Here, \({\bf{y}} = \left( {\begin{aligned}{{y_1}}\\{{y_2}}\\ \vdots \\{{y_n}}\end{aligned}} \right)\) is an observational vector, \(X = \left( {\begin{aligned}1&{{x_1}}& \cdots &{x_1^n}\\1&{{x_2}}& \cdots &{x_2^n}\\ \vdots & \vdots & \ddots & \vdots \\1&{{x_n}}& \cdots &{x_n^n}\end{aligned}} \right)\) is the design matrix, \(\beta = \left( {\begin{aligned}{{\beta _1}}\\{{\beta _2}}\\ \vdots \\{{\beta _n}}\end{aligned}} \right)\) is parameter vector, and \( \in = \left( {\begin{aligned}{{ \in _1}}\\{{ \in _2}}\\ \vdots \\{{ \in _n}}\end{aligned}} \right)\) is a residual vector.

Find design matrix, observation vector, parameter vector for given data

The given data points are:\(\left( {{x_1},{y_1}} \right), \ldots ,\left( {{x_n},{y_n}} \right)\).

Write the design matrix and observational vector for the given data points.

Design matrix: \(X = \left( {\begin{aligned}1&{{x_1}}\\1&{{x_2}}\\ \vdots & \vdots \\1&{{x_n}}\end{aligned}} \right)\)

Observational matrix: \({\bf{y}} = \left( {\begin{aligned}{{y_1}}\\{{y_2}}\\ \vdots \\{{y_n}}\end{aligned}} \right)\)

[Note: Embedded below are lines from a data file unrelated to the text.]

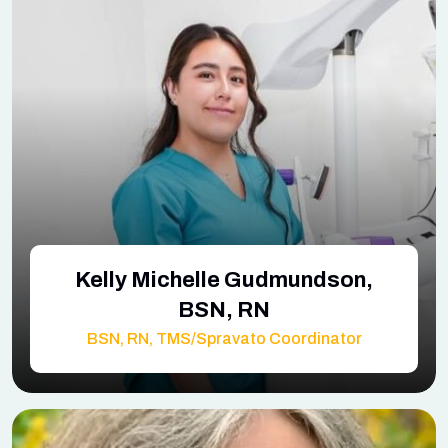
Kelly Michelle Gudmundson,
BSN, RN
BSN, RN, TMS/Spravato Coordinator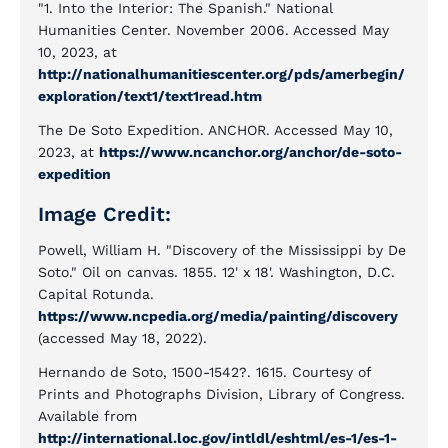
"1. Into the Interior: The Spanish." National
Humanities Center. November 2006. Accessed May
10, 2023, at
http://nationalhumanitiescenter.org/pds/amerbegin/
exploration/text1/text1read.htm
The De Soto Expedition. ANCHOR. Accessed May 10,
2023, at
https://www.ncanchor.org/anchor/de-soto-
expedition
Image Credit:
Powell, William H. "Discovery of the Mississippi by De
Soto." Oil on canvas. 1855. 12' x 18'. Washington, D.C.
Capital Rotunda.
https://www.ncpedia.org/media/painting/discovery
(accessed May 18, 2022).
Hernando de Soto, 1500-1542?. 1615. Courtesy of
Prints and Photographs Division, Library of Congress.
Available from
http://international.loc.gov/intldl/eshtml/es-1/es-1-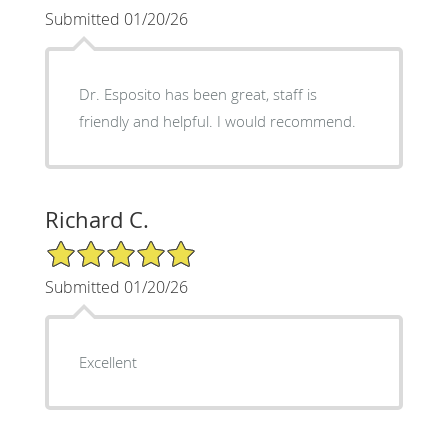
Submitted 01/20/26
Dr. Esposito has been great, staff is
friendly and helpful. I would recommend.
Richard C.
5/5 Star Rating
Submitted 01/20/26
Excellent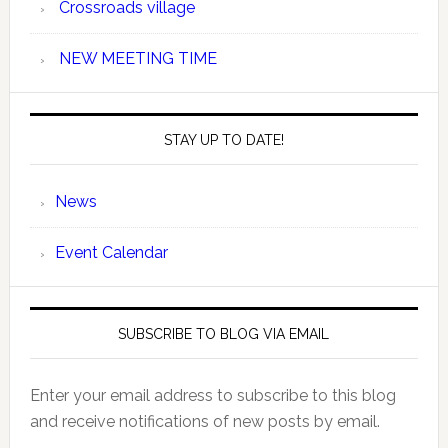
Crossroads village
NEW MEETING TIME
STAY UP TO DATE!
News
Event Calendar
SUBSCRIBE TO BLOG VIA EMAIL
Enter your email address to subscribe to this blog
and receive notifications of new posts by email.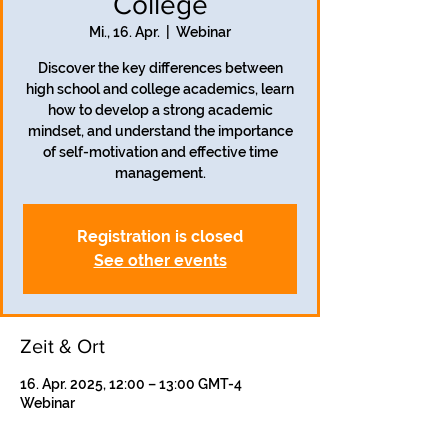
College
Mi., 16. Apr.
  |  
Webinar
Discover the key differences between
high school and college academics, learn
how to develop a strong academic
mindset, and understand the importance
of self-motivation and effective time
management.
Registration is closed
See other events
Zeit & Ort
16. Apr. 2025, 12:00 – 13:00 GMT-4
Webinar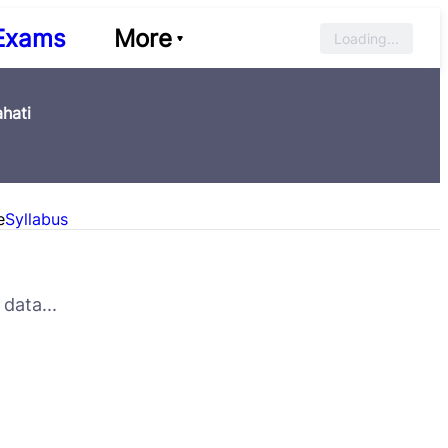
Exams
More
Loading...
hati
e
Syllabus
data...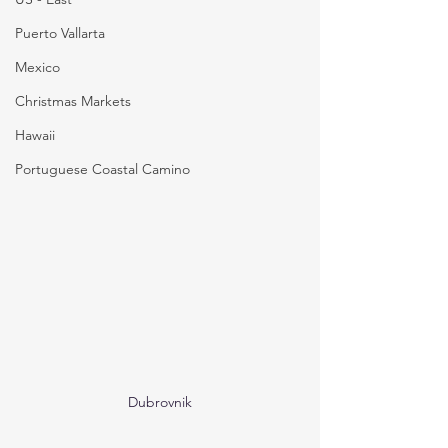
Puerto Vallarta
Mexico
Christmas Markets
Hawaii
Portuguese Coastal Camino
Dubrovnik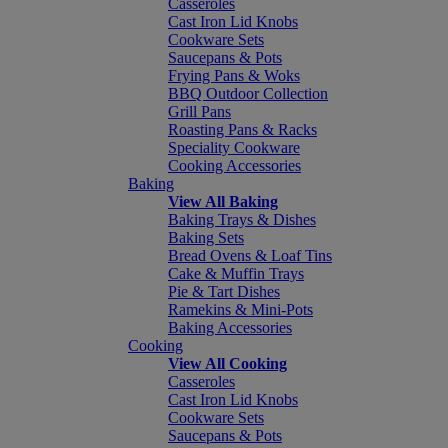
Casseroles
Cast Iron Lid Knobs
Cookware Sets
Saucepans & Pots
Frying Pans & Woks
BBQ Outdoor Collection
Grill Pans
Roasting Pans & Racks
Speciality Cookware
Cooking Accessories
Baking
View All Baking
Baking Trays & Dishes
Baking Sets
Bread Ovens & Loaf Tins
Cake & Muffin Trays
Pie & Tart Dishes
Ramekins & Mini-Pots
Baking Accessories
Cooking
View All Cooking
Casseroles
Cast Iron Lid Knobs
Cookware Sets
Saucepans & Pots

And the parameter vectorfor the given equation is,

\({\bf{\beta }} = \left( {\begin{aligned}{{\beta _0}}\\{{\beta _1}}\end{aligned}} \right)\)

Find \({X^T}X\)

Find\({X^T}X\).

\(\begin{aligned}{X^T}X &= {\left( {\begin{aligned}1&{{x_1}}\\1&{{x_2}}\\ \vdots & \vdots \\1&{{x_n}}\end{aligned}} \right)^T}\left( {\begin{aligned}1&{{x_1}}\\1&{{x_2}}\\ \vdots & \vdots \\1&{{x_n}}\end{aligned}} \right)\\ &= \left( {\begin{aligned}1& \cdots &1\\{{x_1}}& \cdots &{{x_n}}\end{aligned}} \right)\left( {\begin{aligned}1&{{x_1}}\\1&{{x_2}}\\ \vdots & \vdots \\1&{{x_n}}\end{aligned}} \right)\\ &= \left( {\begin{aligned}n&{\sum x }\\{\sum x }&{\sum {{x^2}} }\end{aligned}} \right)\end{aligned}\)

Hence, the matrix for \({X^T}X\) is \(\left( {\begin{aligned}n&{\sum x }\\{\sum x }&{\sum {{x^2}} }\end{aligned}} \right)\).

Check whether \({X^T}X\) is a diagonal matrix or not

As, \({X^T}X = \left( {\begin{aligned}n&{\sum x }\\{\sum x }&{\sum {{x^2}} }\end{aligned}} \right)\). It is given that \(\sum {{x_i}} = 0\), then,

\({X^T}X = \left( {\begin{aligned}n&0\\0&{\sum {{x^2}} }\end{aligned}} \right)\)

It can be seen that the non-diagonal elements are 0, so is a diagonal matrix.